I am thankful that I got to meet Dave before he actually stopped writing. I hold out hope that this won't actually be his retirement. He left the door open, a little.
I suppose I'll be reading more Weingarten than I previously did. Gene has some funny stuff. On Tuesdays, he hosts a basically chat-style column, and while it can run long, its usually pretty funny stuff. In last week's (Jan 7th), for instance - he had this to say in response to a reader criticizing a column he had recently written:
This posting makes me think about Dave Barry's goodbye column, which Liz will link to below. It was a great goodbye column -- fiercely honest, moving but without phony sentiment or bathos. In it, Dave discusses how from virtually the time he began writing humor, people have been telling him how he "used to be funnier."
Yes, I used to be funnier, too. But, fortunately, I am a lot funnier now than I will be in two years. So consider yourself lucky.
You, however, never really change. You have always been, and always will be, pretty much the way you are now. Day in, day out. Your wife has, reluctantly, come to terms with this. It is why she is cheating on you...
Remember, the mark of a true humorist is the unerring ability to trump critics with a personal dig.
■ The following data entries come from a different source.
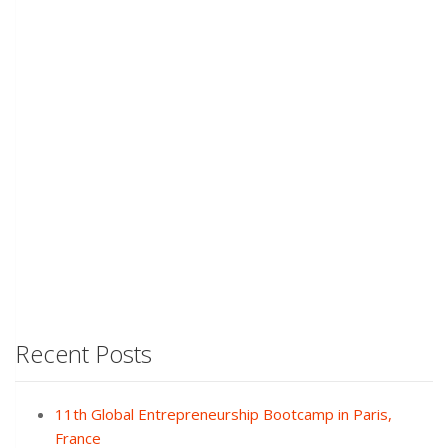
Recent Posts
11th Global Entrepreneurship Bootcamp in Paris,
France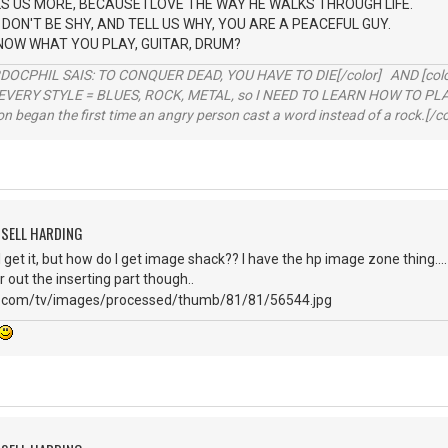
LS US MORE, BECAUSE I LOVE THE WAY HE WALKS THROUGH LIFE.
DON'T BE SHY, AND TELL US WHY, YOU ARE A PEACEFUL GUY.
NOW WHAT YOU PLAY, GUITAR, DRUM?
RDOCPHIL SAIS: TO CONQUER DEAD, YOU HAVE TO DIE[/color] AND [color=b
EVERY STYLE = BLUES, ROCK, METAL, so I NEED TO LEARN HOW TO PLAY
ion began the first time an angry person cast a word instead of a rock.[/co
SSELL HARDING
 I get it, but how do I get image shack?? I have the hp image zone thing....
er out the inserting part though..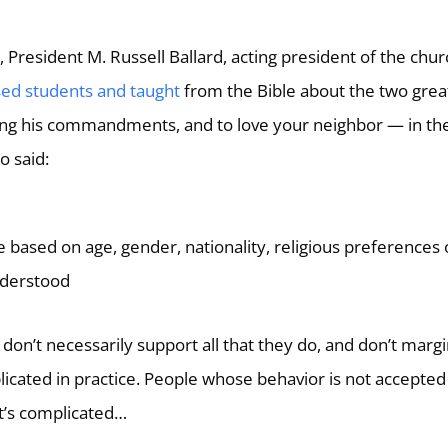
, President M. Russell Ballard, acting president of the chur
ed students and taught
from the Bible about the two grea
g his commandments, and to love your neighbor — in th
o said:
 based on age, gender, nationality, religious preferences 
nderstood
 don’t necessarily support all that they do, and don’t margi
licated in practice. People whose behavior is not accepted
It’s complicated…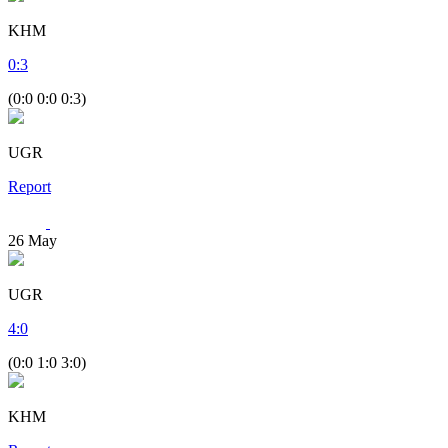
KHM
0
:
3
(0:0 0:0 0:3)
UGR
Report
26
May
UGR
4
:
0
(0:0 1:0 3:0)
KHM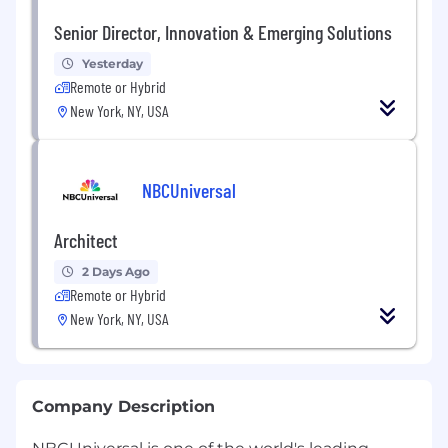
Senior Director, Innovation & Emerging Solutions
Yesterday
Remote or Hybrid
New York, NY, USA
NBCUniversal
Architect
2 Days Ago
Remote or Hybrid
New York, NY, USA
Company Description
Later in his column he gets into an interesting discussion on the terms "child-free" and "childless," and the related implications. He mentioned a book that sounds like a good read: "The Baby Boon: How Family-Friendly America Cheats the Childless." I look forward to getting this. I don't know when I'll find the time, working more than 1/2 the hours in my week so that my boss can spend lots of time with her kids, but I look forward to getting it, all the same. I'm not saying spending quality time with her kids is a bad thing. I'm saying that pretending like she can both spend time with her kids and actually commit the necessary hours to the job title they've given her is ludicrous, and I don't mean necessarily on her part. She's just riding the wave they've made for her. Someone loses in the end. Its not her kids. Its certainly not her. Its definitely not the company.
Eh, woe is me. Someday I'll have kids and oppress the underlings in the office. I hope not.
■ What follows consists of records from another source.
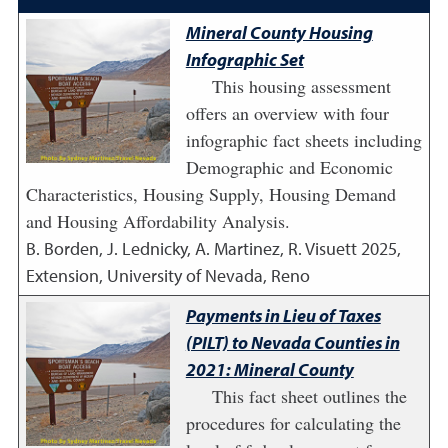
Mineral County Housing
Infographic Set
This housing assessment
offers an overview with four
infographic fact sheets including
Demographic and Economic
Characteristics, Housing Supply, Housing Demand
and Housing Affordability Analysis.
B. Borden, J. Lednicky, A. Martinez, R. Visuett
2025
,
Extension, University of Nevada, Reno
Payments in Lieu of Taxes
(PILT) to Nevada Counties in
2021: Mineral County
This fact sheet outlines the
procedures for calculating the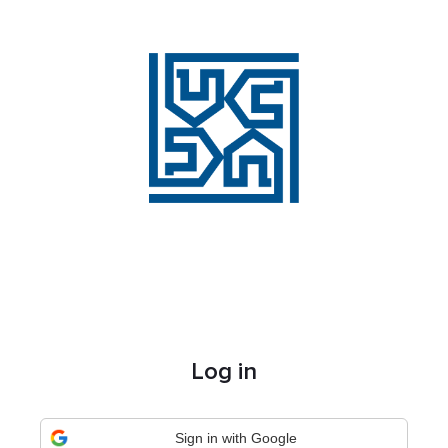
Log in
Sign in with Google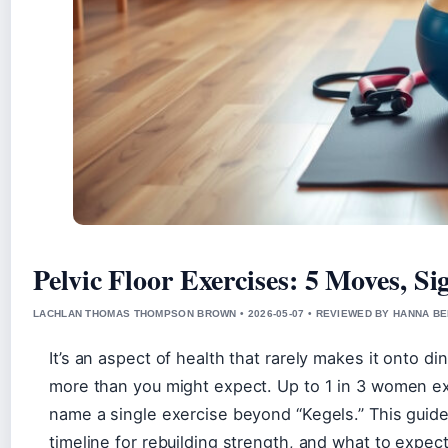
Pelvic Floor Exercises: 5 Moves, S
LACHLAN THOMAS THOMPSON BROWN • 2026-05-07 • REVIEWED BY HANNA B
It’s an aspect of health that rarely makes it onto di
more than you might expect. Up to 1 in 3 women exp
name a single exercise beyond “Kegels.” This guide 
timeline for rebuilding strength, and what to expect 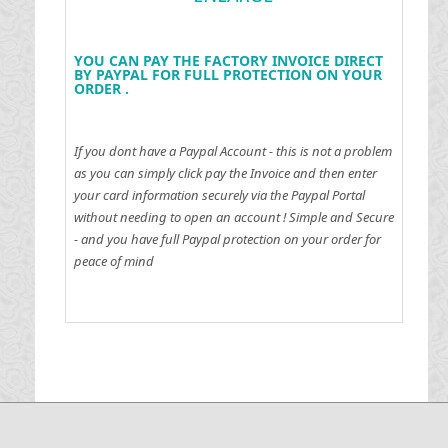
YOU CAN PAY THE FACTORY INVOICE DIRECT
BY PAYPAL FOR FULL PROTECTION ON YOUR
ORDER .
If you dont have a Paypal Account - this is not a problem
as you can simply click pay the Invoice and then enter
your card information securely via the Paypal Portal
without needing to open an account !
Simple and Secure
- and you have full Paypal protection on your order for
peace of mind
Speaking of tsunamis, well, I've generally avoided that, haven't I? An hour or so of trolling video and pictures of the destructive power of nature pretty much hollowed me out on the subject. David asked how he will glorify God from the grave, as I was reminded by my friend Matt shortly before he died. That was a couple years ago, now. Hard to imagine. And Matt was just one person. But he was one person, and there's no overstating the value of that.
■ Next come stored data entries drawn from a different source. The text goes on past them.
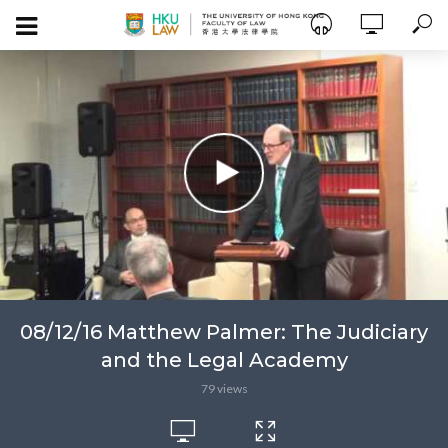
08/12/16 Matthew Palmer: The Judiciary
and the Legal Academy
79 views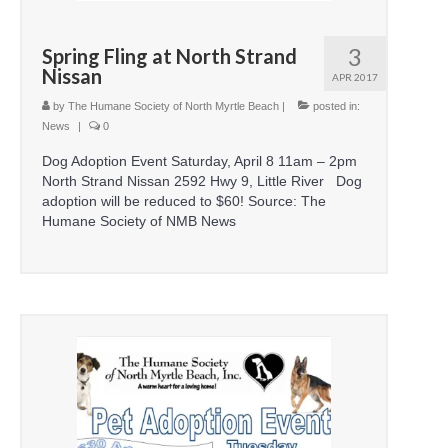
3
Spring Fling at North Strand
Nissan
APR 2017
by
The Humane Society of North Myrtle Beach
|
posted in:
News
|
0
Dog Adoption Event Saturday, April 8 11am – 2pm
North Strand Nissan 2592 Hwy 9, Little River Dog
adoption will be reduced to $60! Source: The
Humane Society of NMB News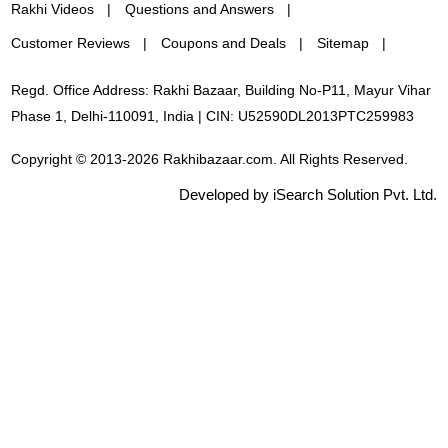
Rakhi Videos
Questions and Answers
Customer Reviews
Coupons and Deals
Sitemap
Regd. Office Address: Rakhi Bazaar, Building No-P11, Mayur Vihar
Phase 1, Delhi-110091, India | CIN: U52590DL2013PTC259983
Copyright © 2013-2026 Rakhibazaar.com. All Rights Reserved.
Developed by iSearch Solution Pvt. Ltd.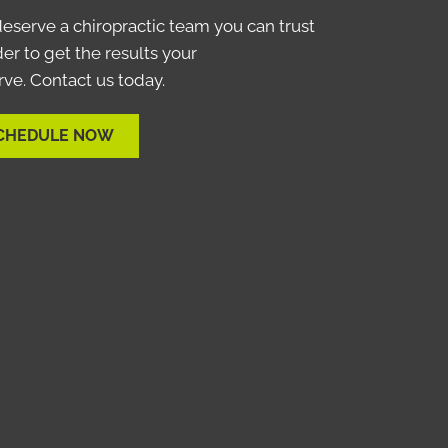
eserve a chiropractic team you can trust
der to get the results your
ve. Contact us today.
CHEDULE NOW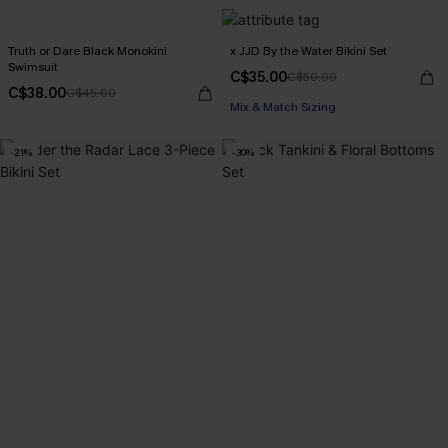
Truth or Dare Black Monokini
x JJD By the Water Bikini Set
Swimsuit
C$35.00
C$50.00
C$38.00
C$45.00
Mix & Match Sizing
-21%
-30%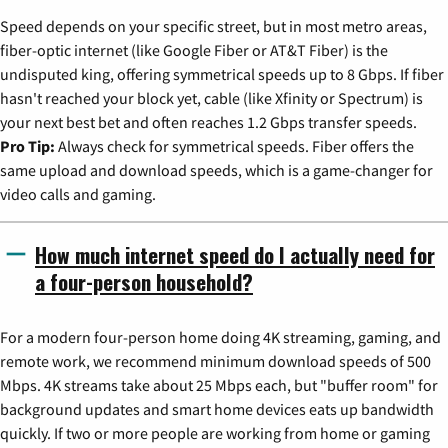
Speed depends on your specific street, but in most metro areas,
fiber-optic internet (like Google Fiber or AT&T Fiber) is the
undisputed king, offering symmetrical speeds up to 8 Gbps. If fiber
hasn't reached your block yet, cable (like Xfinity or Spectrum) is
your next best bet and often reaches 1.2 Gbps transfer speeds.
Pro Tip:
Always check for symmetrical speeds. Fiber offers the
same upload and download speeds, which is a game-changer for
video calls and gaming.
How much internet speed do I actually need for
a four-person household?
For a modern four-person home doing 4K streaming, gaming, and
remote work, we recommend minimum download speeds of 500
Mbps. 4K streams take about 25 Mbps each, but "buffer room" for
background updates and smart home devices eats up bandwidth
quickly. If two or more people are working from home or gaming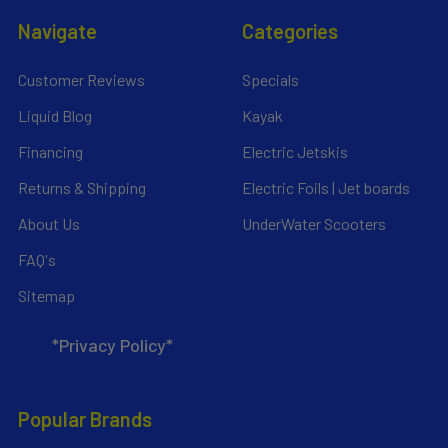
Navigate
Categories
Customer Reviews
Specials
Liquid Blog
Kayak
Financing
Electric Jetskis
Returns & Shipping
Electric Foils | Jet boards
About Us
UnderWater Scooters
FAQ's
Sitemap
*Privacy Policy*
Popular Brands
And so it is that the gut-churning reality of hundreds of thousands, gone - its hard to really come to any terms with.
I actually have had death on the mind quite a bit recently (since before the tsunami, which only helped to further propel my mind down that path), and I've written some about it, none fit for publishing, at least not yet. I'm not sure why its been such a present thought of late - its felt more introspective than morbid - but there it is, all the same.
For we will surely die and become like water spilled on the ground, which cannot be gathered up again. Yet God does not take away a life; but He devises means, so that His banished ones are not expelled from Him.
So again, speaking of the tsunami, its easy enough to find ways to help the countless affected - just go to google should you get the urge, you don't even have to search to find it. Unicef, AmeriCares, The Red Cross, all good ideas, however I would highly recommend World Vision. I've done work with them in the past and have friends who continue to work there, and have a great respect for the organization.